I dispositivi di protezione non sono necessari - chiarisce la circolare - in caso di attività svolta all'aperto, in caso di disponibilità di stanza singola per il dipendente, in ambienti ampi, anche comuni (ad es. corridoi, scalinate) in cui non vi sia affollamento o si mantenga una distanza interpersonale congrua. 

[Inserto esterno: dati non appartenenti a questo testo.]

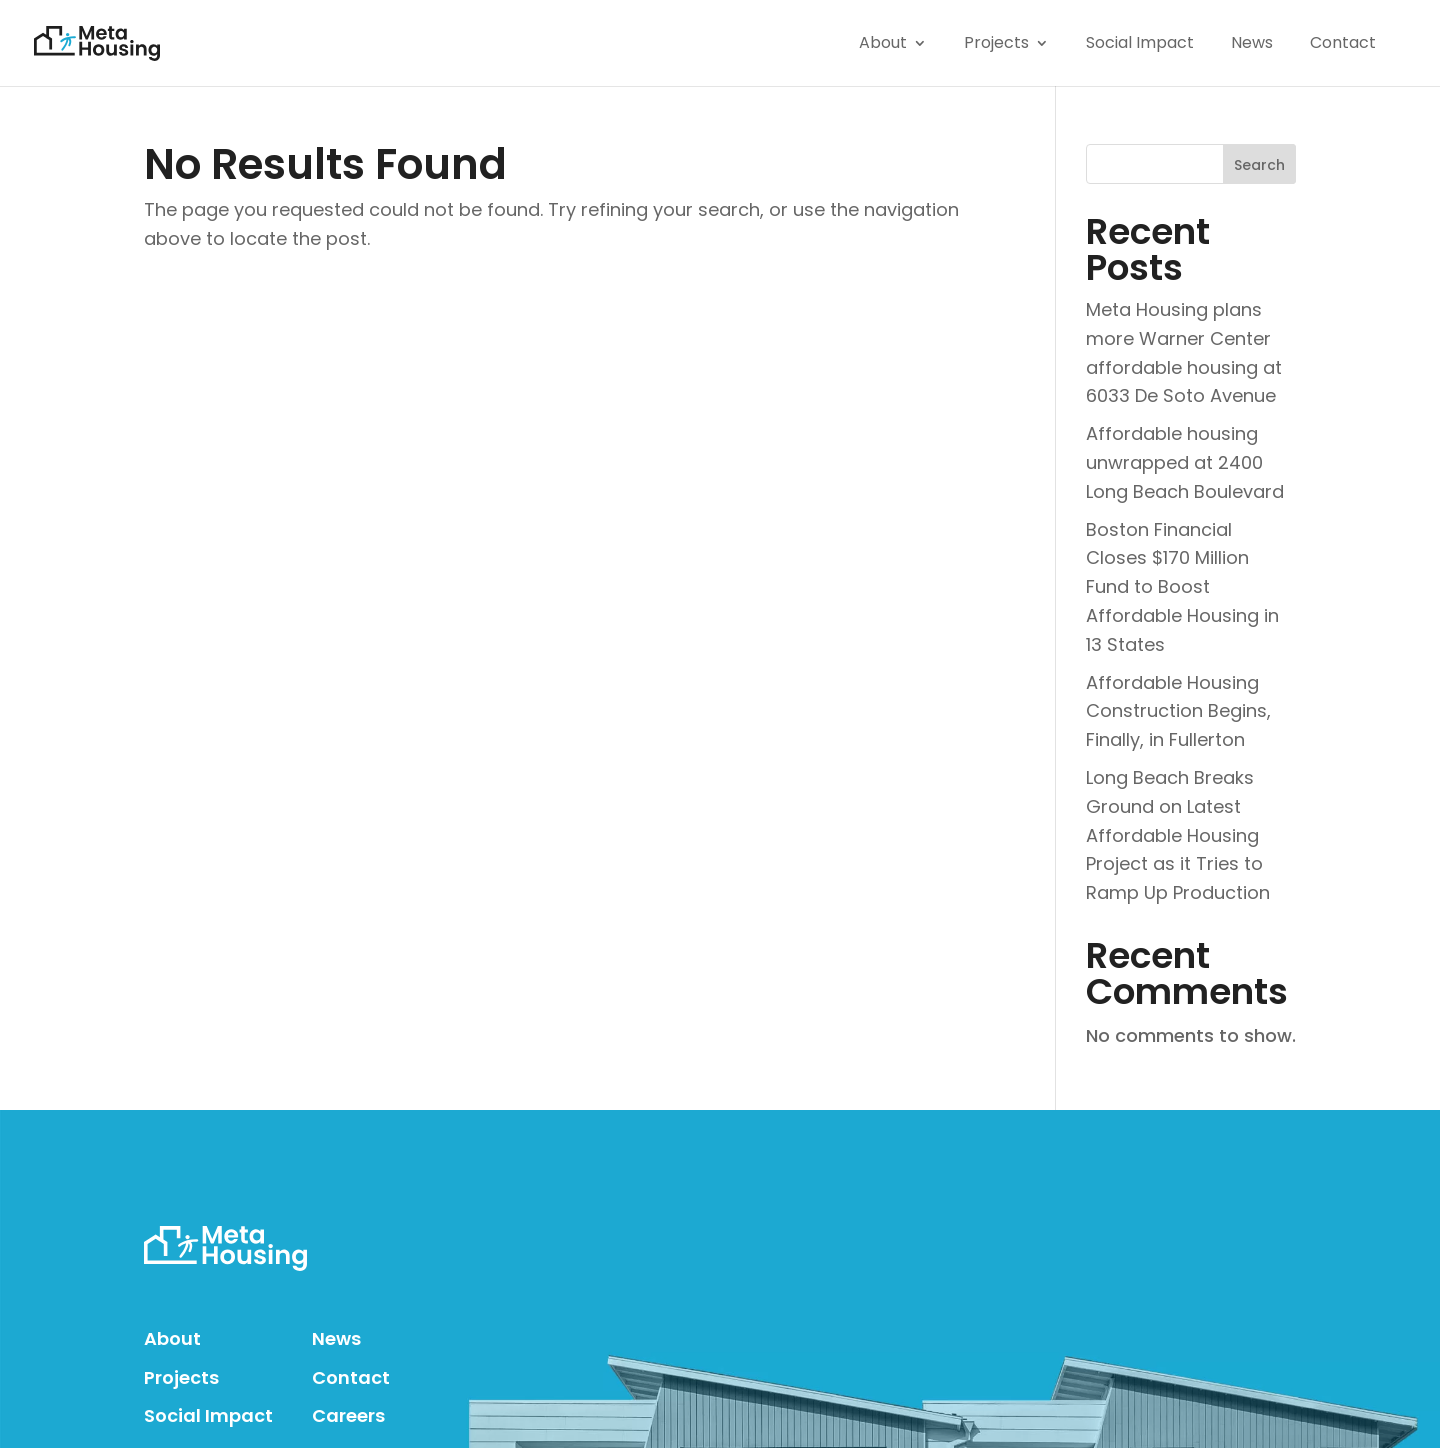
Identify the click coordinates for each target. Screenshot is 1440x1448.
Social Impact (208, 1415)
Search (1259, 165)
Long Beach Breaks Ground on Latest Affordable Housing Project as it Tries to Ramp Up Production (1178, 835)
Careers (348, 1415)
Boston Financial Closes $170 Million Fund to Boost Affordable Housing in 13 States (1182, 587)
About (172, 1338)
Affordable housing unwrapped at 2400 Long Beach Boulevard (1185, 462)
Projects (181, 1377)
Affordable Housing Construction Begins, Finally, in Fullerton (1178, 711)
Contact (351, 1377)
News (336, 1338)
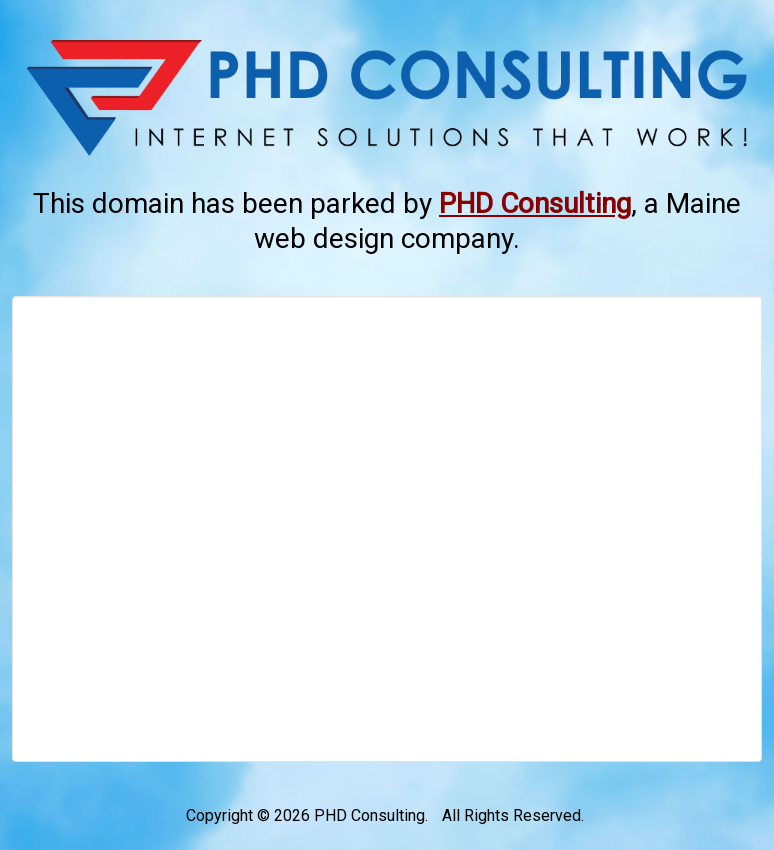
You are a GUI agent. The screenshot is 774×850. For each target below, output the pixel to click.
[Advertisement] (387, 529)
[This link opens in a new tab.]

La Uilpa: "Troppe ambiguità"

"Dire e non dire, fare e non fare. È con queste ambiguità che si può interpretare la circolare n. 1/2022 a firma del ministro per la pubblica amministrazione avente come oggetto le 'indicazioni sull'utilizzo dei dispositivi individuali di protezione delle vie respiratorie'. La circolare riprende un'ordinanza del ministro della salute del 28 aprile scorso e regola l'uso delle mascherine Ffp2 nei luoghi di lavoro pubblici. Un modo assai curioso di regolare perché in apertura il documento precisa che l'utilizzo dei dispositivi di protezione delle vie respiratorie non è obbligatorio da parte del personale". Afferma in una nota Sandro Colombi, segretario generale della Uilpa. "E tuttavia ogni amministrazione 'nella responsabilità del datore di lavoro' deve 'impartire, tempestivamente, le necessarie indicazioni al riguardo, tenendo conto delle concrete condizioni dei luoghi di lavoro e delle modalità di svolgimento della prestazione lavorativa dei propri dipendenti'", continua il leader della Uilpa. "Domande: cosa deve tempestivamente impartire la dirigenza dato che non c'è l'obbligo di indossare la mascherina? E di cosa è responsabile il datore di lavoro? Volendo il problema è talmente sottile da ricordare le dispute teologiche medioevali. Ma restando ai nostri tempi così poco sofisticati una sola cosa è importante per il ministero: che la circolare sia diffusa anche se è ammessa la sua inosservanza. Un bel rebus. Come è risolto? Con alcune raccomandazioni", spiega ancora il sindacalista.

Per esempio, la mascherina andrebbe indossata nel corso di riunioni in presenza, in ascensore, nelle file alla mensa e così via. E fin qui siamo al buon senso. Ma come la mettiamo quando si raccomanda l'uso della mascherina in una stanza in comune anche con soli due lavoratori 'salvo che vi siano spazi tali da escludere affollamenti' e allo stesso tempo la si consiglia 'in ogni caso in cui, anche occasionalmente, si verifichi la compresenza di più soggetti nel medesimo ambiente'?", aggiunge ancora Colombi. "Ed ecco spuntare un altro rebus: in base a quali criteri un ambiente può definirsi affollato? Vicinanza interpersonale? Numerosità? Metri quadri? Rapporto fra queste tre voci? È evidente che la circolare del ministero è volutamente ambigua, fumosa, contraddittoria. Siccome pensiamo che i suoi estensori siano persone intelligenti lo scopo allora è un altro: esimere il datore di lavoro pubblico da ogni responsabilità in caso di contagio da Covid-19 del personale", continua. "Si tratta di un problema molto serio se è vero come e vero che nel primo trimestre di quest'anno le infezioni di origine professionale segnalate dall'Inail hanno già superato il dato complessivo del 2021. Un dato clamoroso, ma l'amministrazione pubblica scarica sui propri dipendenti l'onere della tutela: se ti ammali di Covid 19 è colpa tua. L'epidemia è così trasformata in un problema personale e il datore di lavoro pubblico se ne lava le mani. Ha scritto le raccomandazioni e tanto basta. Una furbata di talento, non c'è dubbio".